Exactly reproduce the lines from the top of the entries below through the line containing "Особистий кабінет", with both ends included.

Start of Listed records

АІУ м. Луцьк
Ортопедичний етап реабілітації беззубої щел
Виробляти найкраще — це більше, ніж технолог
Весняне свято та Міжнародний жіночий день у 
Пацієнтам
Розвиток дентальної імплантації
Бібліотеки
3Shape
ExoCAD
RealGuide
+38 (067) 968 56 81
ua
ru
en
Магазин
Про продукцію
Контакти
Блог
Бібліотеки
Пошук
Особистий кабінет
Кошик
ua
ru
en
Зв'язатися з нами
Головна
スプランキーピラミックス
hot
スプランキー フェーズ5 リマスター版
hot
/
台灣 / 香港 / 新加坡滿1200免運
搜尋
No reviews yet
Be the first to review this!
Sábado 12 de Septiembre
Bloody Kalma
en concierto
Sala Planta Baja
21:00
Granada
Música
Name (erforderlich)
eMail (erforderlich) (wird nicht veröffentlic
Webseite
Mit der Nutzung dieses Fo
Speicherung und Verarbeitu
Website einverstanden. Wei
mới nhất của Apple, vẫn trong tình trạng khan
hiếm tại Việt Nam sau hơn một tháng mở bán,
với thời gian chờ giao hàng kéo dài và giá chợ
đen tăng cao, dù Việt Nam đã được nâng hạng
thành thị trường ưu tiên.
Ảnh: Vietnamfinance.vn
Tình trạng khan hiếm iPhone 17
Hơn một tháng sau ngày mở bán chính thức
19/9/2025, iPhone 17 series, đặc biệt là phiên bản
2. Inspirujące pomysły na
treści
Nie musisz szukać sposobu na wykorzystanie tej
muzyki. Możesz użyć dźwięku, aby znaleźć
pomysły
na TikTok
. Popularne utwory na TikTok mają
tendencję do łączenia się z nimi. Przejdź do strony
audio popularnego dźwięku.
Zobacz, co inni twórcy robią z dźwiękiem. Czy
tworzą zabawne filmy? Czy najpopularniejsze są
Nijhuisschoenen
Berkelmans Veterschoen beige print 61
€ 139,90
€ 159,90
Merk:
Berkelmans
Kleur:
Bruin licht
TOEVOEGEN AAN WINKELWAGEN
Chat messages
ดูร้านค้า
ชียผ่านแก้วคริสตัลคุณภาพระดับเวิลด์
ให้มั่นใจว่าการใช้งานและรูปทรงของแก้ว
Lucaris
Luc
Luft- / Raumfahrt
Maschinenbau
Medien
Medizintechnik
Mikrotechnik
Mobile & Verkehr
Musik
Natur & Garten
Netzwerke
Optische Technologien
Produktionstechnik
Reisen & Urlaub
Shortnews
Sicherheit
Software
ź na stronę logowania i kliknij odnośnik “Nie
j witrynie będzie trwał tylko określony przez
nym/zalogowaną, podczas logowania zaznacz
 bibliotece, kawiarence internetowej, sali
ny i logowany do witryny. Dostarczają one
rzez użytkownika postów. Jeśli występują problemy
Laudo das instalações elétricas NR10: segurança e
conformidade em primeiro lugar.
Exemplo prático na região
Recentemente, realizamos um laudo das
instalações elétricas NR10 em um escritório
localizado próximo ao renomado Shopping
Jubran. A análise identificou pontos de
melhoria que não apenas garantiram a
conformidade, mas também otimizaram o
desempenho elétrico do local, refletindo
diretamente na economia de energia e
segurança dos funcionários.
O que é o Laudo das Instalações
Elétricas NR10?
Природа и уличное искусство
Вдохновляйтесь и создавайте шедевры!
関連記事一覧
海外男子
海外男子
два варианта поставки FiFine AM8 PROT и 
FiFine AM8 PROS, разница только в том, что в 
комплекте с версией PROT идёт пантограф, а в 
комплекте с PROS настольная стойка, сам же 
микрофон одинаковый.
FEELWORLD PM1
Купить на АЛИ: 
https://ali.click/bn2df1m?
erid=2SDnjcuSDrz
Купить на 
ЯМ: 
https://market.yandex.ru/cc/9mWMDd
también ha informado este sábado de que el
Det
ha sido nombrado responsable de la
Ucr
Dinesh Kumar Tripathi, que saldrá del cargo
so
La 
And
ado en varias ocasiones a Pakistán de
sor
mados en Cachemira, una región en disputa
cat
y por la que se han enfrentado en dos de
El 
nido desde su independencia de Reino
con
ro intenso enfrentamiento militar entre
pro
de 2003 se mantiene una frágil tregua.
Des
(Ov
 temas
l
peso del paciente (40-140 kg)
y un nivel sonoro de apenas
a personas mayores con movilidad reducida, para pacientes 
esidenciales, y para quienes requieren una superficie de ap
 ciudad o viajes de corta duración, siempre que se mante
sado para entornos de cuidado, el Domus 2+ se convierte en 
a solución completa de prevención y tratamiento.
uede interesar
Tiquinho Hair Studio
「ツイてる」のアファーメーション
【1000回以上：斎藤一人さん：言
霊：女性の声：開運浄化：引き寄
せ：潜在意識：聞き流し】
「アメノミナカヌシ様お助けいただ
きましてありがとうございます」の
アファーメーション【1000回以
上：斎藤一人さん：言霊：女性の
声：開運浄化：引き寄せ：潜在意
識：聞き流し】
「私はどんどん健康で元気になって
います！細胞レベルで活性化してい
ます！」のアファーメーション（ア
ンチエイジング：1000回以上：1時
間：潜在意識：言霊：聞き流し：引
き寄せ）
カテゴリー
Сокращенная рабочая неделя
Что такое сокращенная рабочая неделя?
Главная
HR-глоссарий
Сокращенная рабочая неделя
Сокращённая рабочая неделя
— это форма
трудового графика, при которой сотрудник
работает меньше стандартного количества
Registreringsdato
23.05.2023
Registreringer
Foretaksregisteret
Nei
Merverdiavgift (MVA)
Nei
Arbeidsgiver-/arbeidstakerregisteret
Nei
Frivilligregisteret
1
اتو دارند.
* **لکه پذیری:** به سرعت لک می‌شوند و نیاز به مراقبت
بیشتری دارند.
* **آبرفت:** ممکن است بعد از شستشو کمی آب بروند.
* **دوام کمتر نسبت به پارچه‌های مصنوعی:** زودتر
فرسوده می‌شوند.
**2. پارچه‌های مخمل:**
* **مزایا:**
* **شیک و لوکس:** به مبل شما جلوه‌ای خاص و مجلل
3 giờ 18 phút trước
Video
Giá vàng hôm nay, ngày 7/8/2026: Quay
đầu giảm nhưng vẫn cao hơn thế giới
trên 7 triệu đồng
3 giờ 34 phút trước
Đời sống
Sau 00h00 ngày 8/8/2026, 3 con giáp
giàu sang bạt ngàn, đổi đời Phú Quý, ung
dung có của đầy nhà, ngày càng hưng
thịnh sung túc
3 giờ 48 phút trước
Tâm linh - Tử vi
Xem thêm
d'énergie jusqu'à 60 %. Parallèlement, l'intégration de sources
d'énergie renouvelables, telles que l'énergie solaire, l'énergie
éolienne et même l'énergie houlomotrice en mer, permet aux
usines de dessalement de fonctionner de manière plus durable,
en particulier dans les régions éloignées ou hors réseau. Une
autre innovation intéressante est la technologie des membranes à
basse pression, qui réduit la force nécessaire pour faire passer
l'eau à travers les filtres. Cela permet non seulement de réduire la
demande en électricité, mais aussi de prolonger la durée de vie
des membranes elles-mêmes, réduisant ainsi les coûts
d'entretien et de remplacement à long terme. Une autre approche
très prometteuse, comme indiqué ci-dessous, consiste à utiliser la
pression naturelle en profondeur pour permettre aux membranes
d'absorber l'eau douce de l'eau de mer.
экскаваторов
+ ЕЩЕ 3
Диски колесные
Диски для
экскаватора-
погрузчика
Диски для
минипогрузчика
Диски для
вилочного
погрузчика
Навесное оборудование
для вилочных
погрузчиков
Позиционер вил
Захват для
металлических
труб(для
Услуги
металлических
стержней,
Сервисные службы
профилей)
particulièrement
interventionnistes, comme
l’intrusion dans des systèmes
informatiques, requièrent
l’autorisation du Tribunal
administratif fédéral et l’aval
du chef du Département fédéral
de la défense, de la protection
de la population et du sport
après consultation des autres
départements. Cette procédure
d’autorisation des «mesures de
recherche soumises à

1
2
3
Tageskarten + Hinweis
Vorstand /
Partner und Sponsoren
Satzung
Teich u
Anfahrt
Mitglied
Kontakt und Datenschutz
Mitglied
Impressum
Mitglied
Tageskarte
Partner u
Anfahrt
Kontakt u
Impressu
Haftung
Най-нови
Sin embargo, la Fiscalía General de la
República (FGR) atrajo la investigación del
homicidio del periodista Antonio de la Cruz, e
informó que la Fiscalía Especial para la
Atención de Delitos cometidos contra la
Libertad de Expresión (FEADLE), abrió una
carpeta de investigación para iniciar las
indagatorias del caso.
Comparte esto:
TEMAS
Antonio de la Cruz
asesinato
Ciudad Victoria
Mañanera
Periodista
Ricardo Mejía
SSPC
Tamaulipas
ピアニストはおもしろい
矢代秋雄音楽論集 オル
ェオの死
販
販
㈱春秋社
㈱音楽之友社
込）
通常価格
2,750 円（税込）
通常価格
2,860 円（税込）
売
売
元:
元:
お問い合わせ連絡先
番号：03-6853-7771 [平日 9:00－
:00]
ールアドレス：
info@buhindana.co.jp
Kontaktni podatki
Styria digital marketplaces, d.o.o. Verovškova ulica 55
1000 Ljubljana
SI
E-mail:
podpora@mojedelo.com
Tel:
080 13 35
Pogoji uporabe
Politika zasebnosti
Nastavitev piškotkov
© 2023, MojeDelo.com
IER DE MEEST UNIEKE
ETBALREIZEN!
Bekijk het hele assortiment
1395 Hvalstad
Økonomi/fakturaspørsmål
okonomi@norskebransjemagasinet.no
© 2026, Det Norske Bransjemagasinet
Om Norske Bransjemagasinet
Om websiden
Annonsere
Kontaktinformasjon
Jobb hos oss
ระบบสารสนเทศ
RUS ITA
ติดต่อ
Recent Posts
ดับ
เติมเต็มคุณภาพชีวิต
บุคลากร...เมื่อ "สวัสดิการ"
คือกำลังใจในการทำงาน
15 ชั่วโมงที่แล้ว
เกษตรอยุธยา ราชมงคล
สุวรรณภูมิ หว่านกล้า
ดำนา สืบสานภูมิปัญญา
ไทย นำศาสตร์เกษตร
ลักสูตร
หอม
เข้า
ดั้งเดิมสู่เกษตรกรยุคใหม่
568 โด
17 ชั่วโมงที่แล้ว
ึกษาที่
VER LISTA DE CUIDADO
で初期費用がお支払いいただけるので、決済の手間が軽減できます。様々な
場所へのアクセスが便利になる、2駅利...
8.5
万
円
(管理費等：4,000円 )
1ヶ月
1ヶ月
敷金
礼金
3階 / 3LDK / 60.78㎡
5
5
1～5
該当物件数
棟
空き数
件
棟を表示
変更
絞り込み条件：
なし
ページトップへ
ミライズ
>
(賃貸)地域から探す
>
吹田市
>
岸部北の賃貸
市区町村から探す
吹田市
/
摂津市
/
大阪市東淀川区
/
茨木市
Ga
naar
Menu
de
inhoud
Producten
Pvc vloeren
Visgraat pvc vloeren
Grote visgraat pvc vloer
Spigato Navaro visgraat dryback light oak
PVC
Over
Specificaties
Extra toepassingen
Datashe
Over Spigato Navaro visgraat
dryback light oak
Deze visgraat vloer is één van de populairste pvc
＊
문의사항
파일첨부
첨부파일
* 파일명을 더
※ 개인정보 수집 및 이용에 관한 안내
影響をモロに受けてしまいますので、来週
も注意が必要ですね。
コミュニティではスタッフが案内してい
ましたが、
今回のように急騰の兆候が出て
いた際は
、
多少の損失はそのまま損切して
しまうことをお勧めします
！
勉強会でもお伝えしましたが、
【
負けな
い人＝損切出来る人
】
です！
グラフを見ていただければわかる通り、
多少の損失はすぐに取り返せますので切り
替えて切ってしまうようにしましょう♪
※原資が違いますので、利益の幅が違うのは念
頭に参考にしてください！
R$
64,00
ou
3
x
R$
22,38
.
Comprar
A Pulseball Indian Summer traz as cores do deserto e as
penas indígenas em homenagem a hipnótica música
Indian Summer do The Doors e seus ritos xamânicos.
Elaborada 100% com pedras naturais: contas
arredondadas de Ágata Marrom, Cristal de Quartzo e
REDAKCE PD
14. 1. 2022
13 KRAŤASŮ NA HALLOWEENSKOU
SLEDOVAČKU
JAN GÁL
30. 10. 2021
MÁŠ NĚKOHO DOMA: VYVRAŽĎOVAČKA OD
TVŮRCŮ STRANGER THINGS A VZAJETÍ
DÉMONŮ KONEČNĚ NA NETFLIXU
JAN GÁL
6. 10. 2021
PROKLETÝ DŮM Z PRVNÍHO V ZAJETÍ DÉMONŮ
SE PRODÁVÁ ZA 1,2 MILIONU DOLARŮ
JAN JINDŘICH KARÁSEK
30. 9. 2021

End of Listed records

### Solution
АІУ м. Луцьк
Ортопедичний етап реабілітації беззубої щел
Виробляти найкраще — це більше, ніж технолог
Весняне свято та Міжнародний жіночий день у 
Пацієнтам
Розвиток дентальної імплантації
Бібліотеки
3Shape
ExoCAD
RealGuide
+38 (067) 968 56 81
ua
ru
en
Магазин
Про продукцію
Контакти
Блог
Бібліотеки
Пошук
Особистий кабінет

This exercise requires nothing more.